I can’t begin to imagine what the audience thought of this early expressionistic Eugene O’Neill play when it was first staged on Broadway 93 years ago. It probably wouldn’t make it to Broadway or the West End today (unless it had a Hollywood star, obviously). It’s only been done here in English once in my 35 years of London theatregoing, in 2012 at Southwark Playhouse – a terrific production. So here we are just three years later in the much bigger Old Vic.

It starts in the testosterone fuelled engine house of a transatlantic liner with Yank, the central character, ruling the roost as they drink heavily. A rich girl who we first see on deck turns up in the engine house as if visiting a zoo. This has a profound impact on Yank and when he’s back in New York he’s railing against the upper class and gets arrested. Prison confirms his beliefs and he joins a union upon release, but is thrown out on suspicion of being a spy, ending up in a zoo where he talks to and releases an ape, who kills him.

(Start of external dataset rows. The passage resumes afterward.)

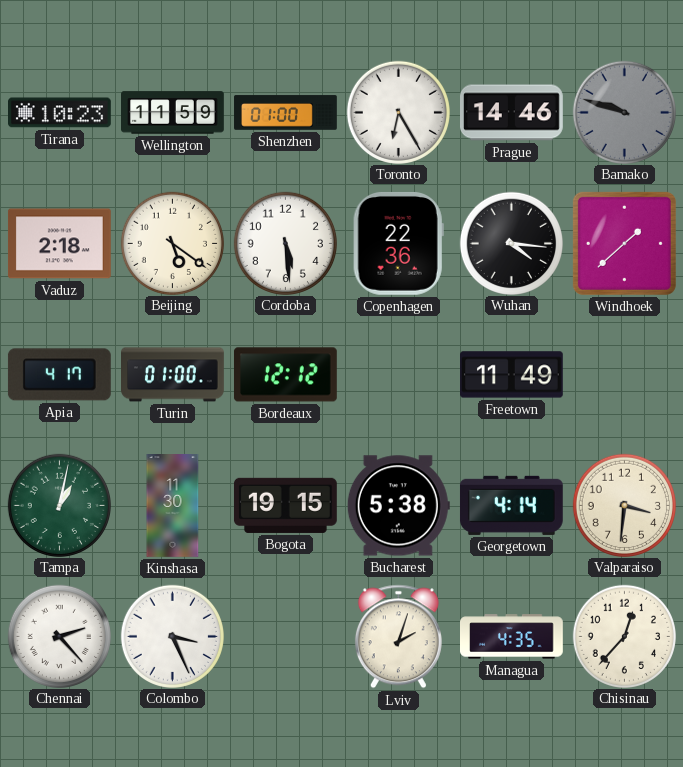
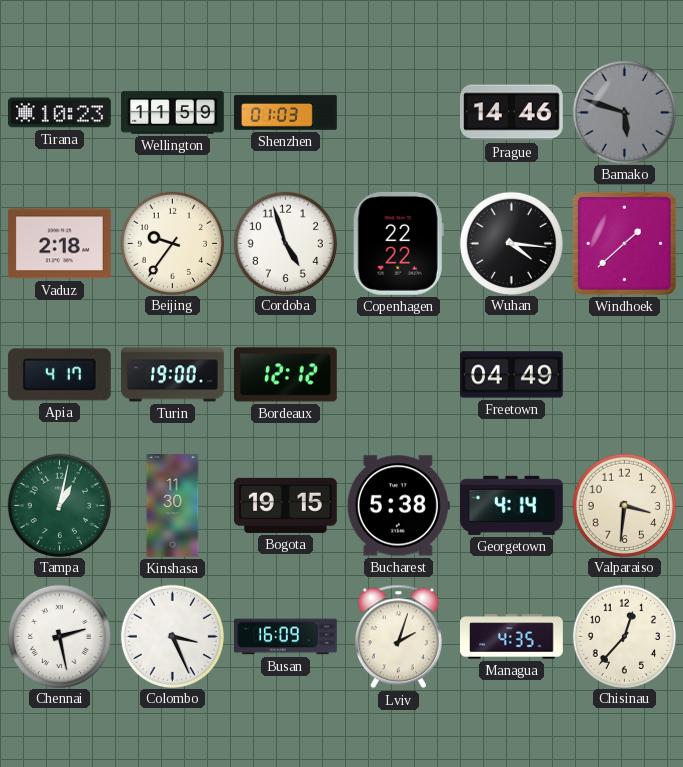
Shenzhen: 01:00 -> 01:03
Toronto: 6:25 -> none
Bamako: 9:48 -> 5:48
Beijing: 5:21 -> 9:36
Cordoba: 5:29 -> 4:57
Copenhagen: 22:36 -> 22:22
Turin: 01:00 -> 19:00
Freetown: 11:49 -> 04:49
Chennai: 2:23 -> 2:28
Busan: none -> 16:09
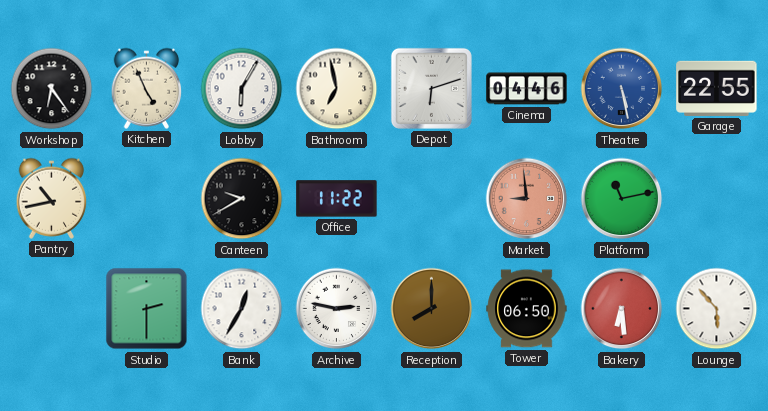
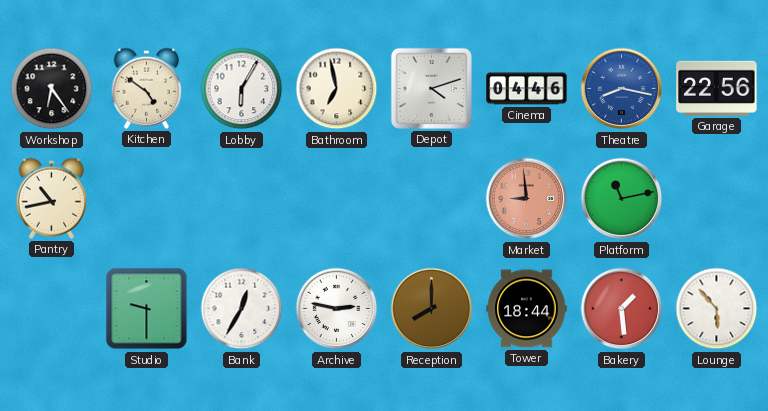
Kitchen: 4:56 -> 4:51
Depot: 6:12 -> 4:12
Theatre: 5:28 -> 8:17
Garage: 22:55 -> 22:56
Canteen: 9:40 -> none
Office: 11:22 -> none
Studio: 2:30 -> 9:30
Tower: 06:50 -> 18:44
Bakery: 6:29 -> 1:29
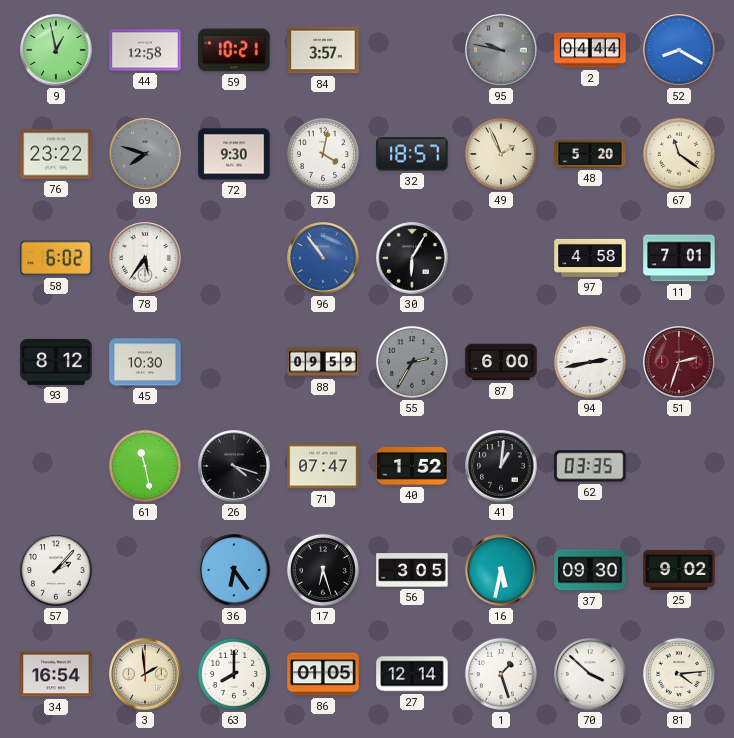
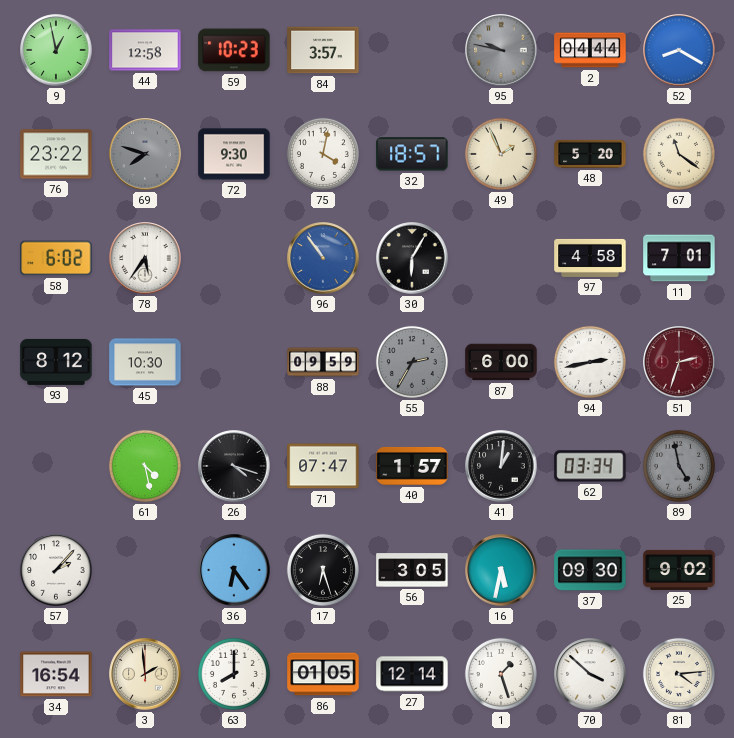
59: 10:21 -> 10:23
61: 11:28 -> 4:28
40: 1:52 -> 1:57
62: 03:35 -> 03:34
89: none -> 4:58
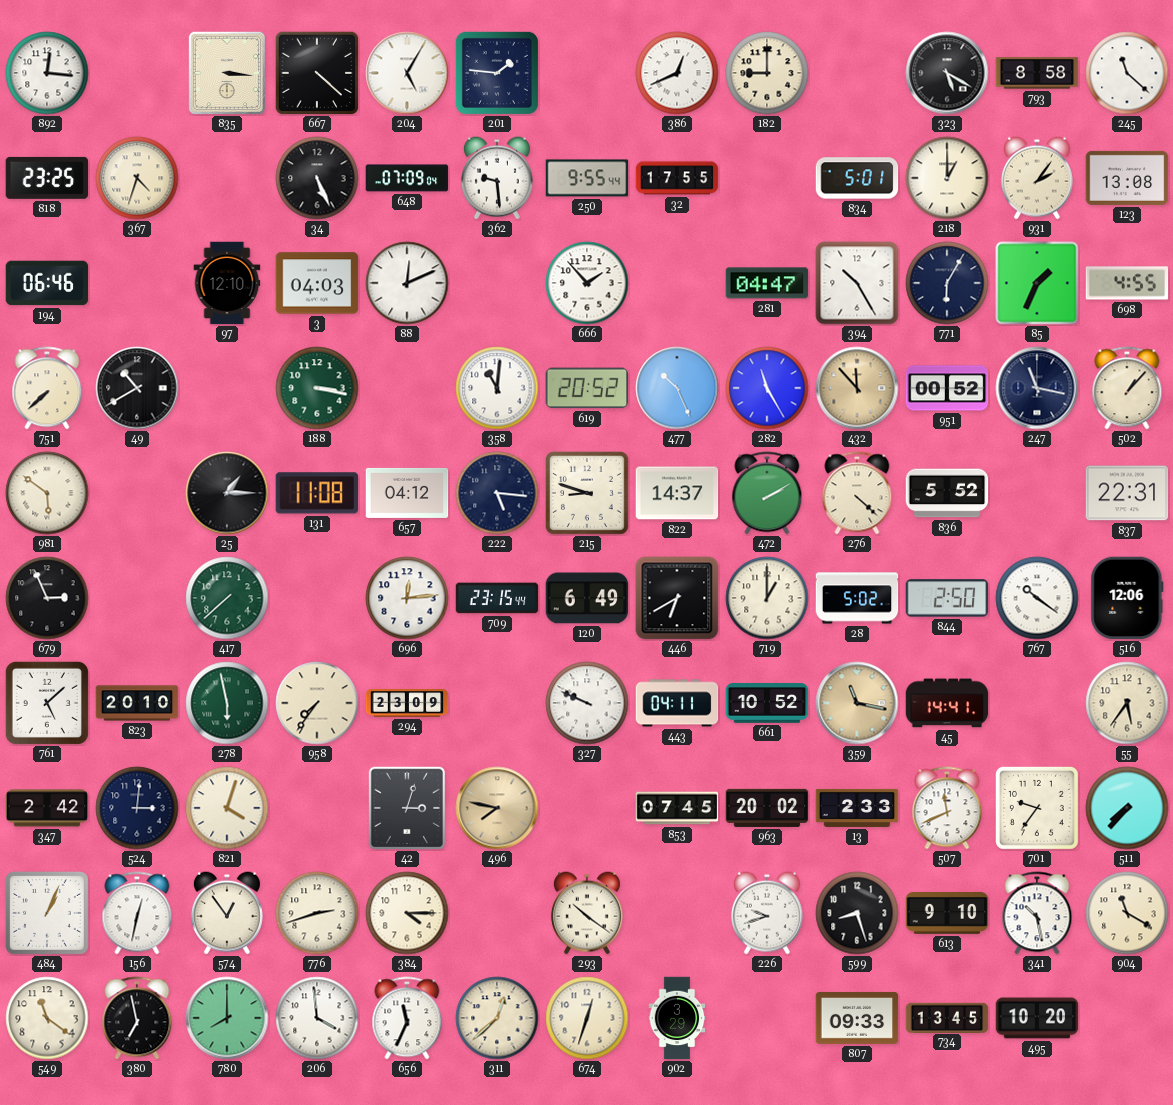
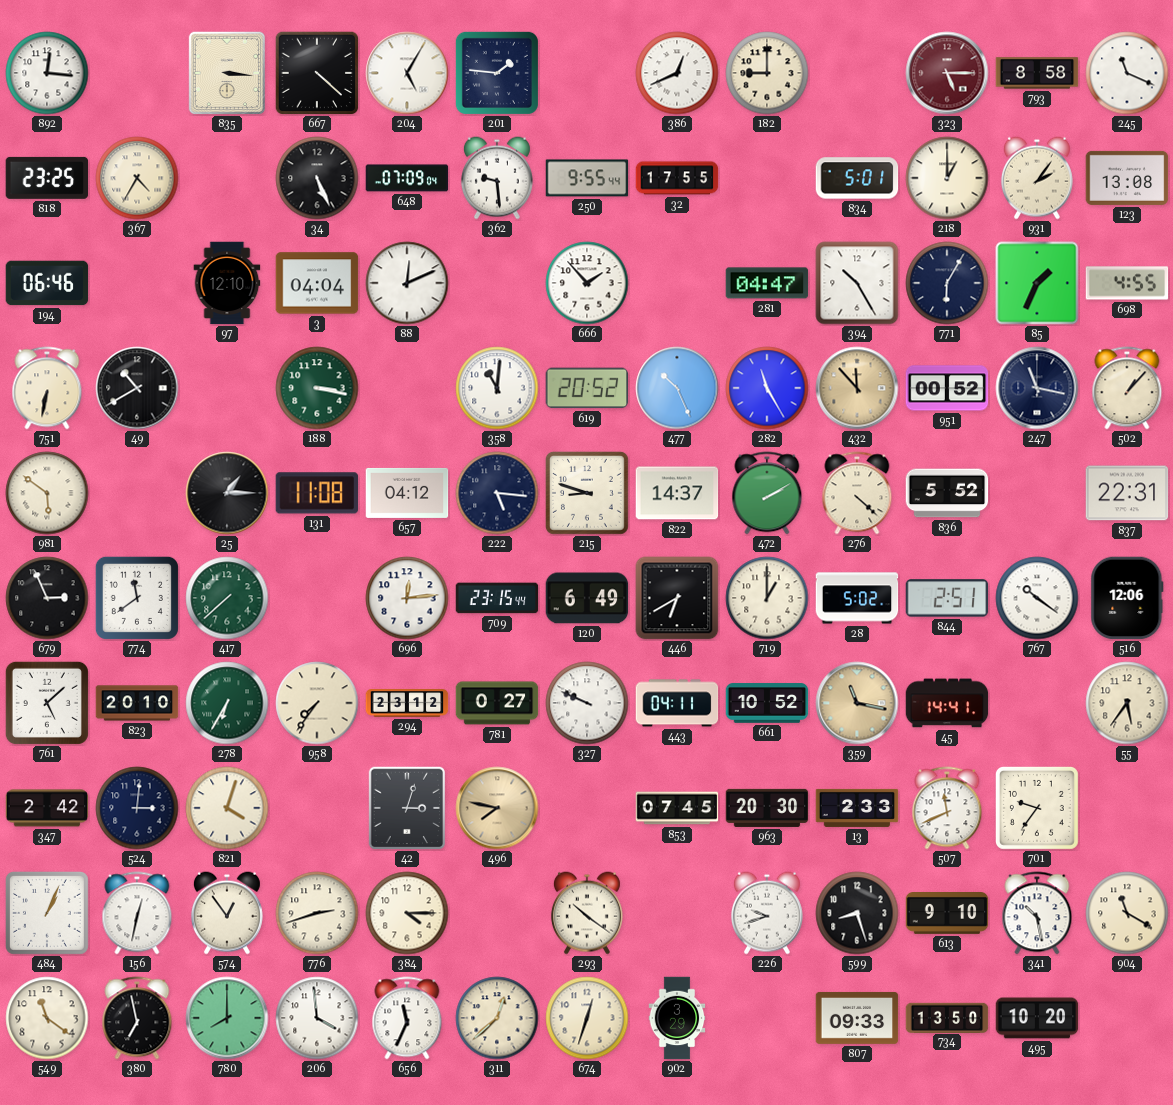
323: 5:20 -> 5:15
323 dial: black -> burgundy
245: 11:22 -> 11:19
367: 4:33 -> 4:35
3: 04:03 -> 04:04
751: 7:38 -> 6:32
774: none -> 11:39
844: 2:50 -> 2:51
278: 5:58 -> 6:35
294: 23:09 -> 23:12
781: none -> 0:27
963: 20:02 -> 20:30
511: 7:37 -> none
734: 13:45 -> 13:50
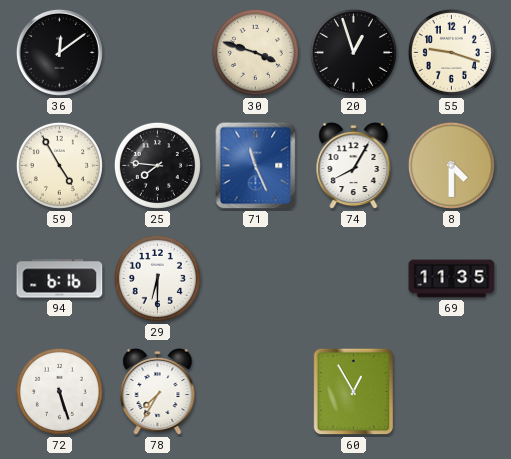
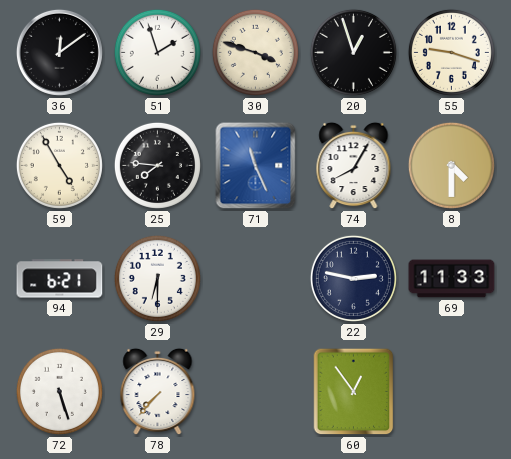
51: none -> 1:57
94: 6:16 -> 6:21
22: none -> 2:47
69: 11:35 -> 11:33
78: 7:35 -> 7:37
60: 12:55 -> 12:54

It’s not a great play, but it is fascinating (as is O’Neill’s previous expressionistic piece, Emperor Jones) and way ahead of its time. A review at the time apparently said ‘before The Hairy Ape we had plays, now we have drama’. Left-wing drama on Broadway almost 100 years ago! I can’t think of a better director than Richard Jones and his use here of stylised movement (choreographer Aletta Collins!) is particularly effective. Stewart Laing’s striking design creates a claustrophobic atmosphere in the below deck scenes, with stunning and occasionally blinding lighting by Mimi Jordan Sherin.

Bertie Carvel seems taller and bigger and larger than life, with huge presence as Yank. He’s surrounded by a fine cast of twelve actors and two actresses, but its really Yank’s play and Carvel gives a towering performance.

It doesn’t have the intensity and intimacy of the Southwark Playhouse production, but its good to see it on a major stage, if a little too soon after the last outing.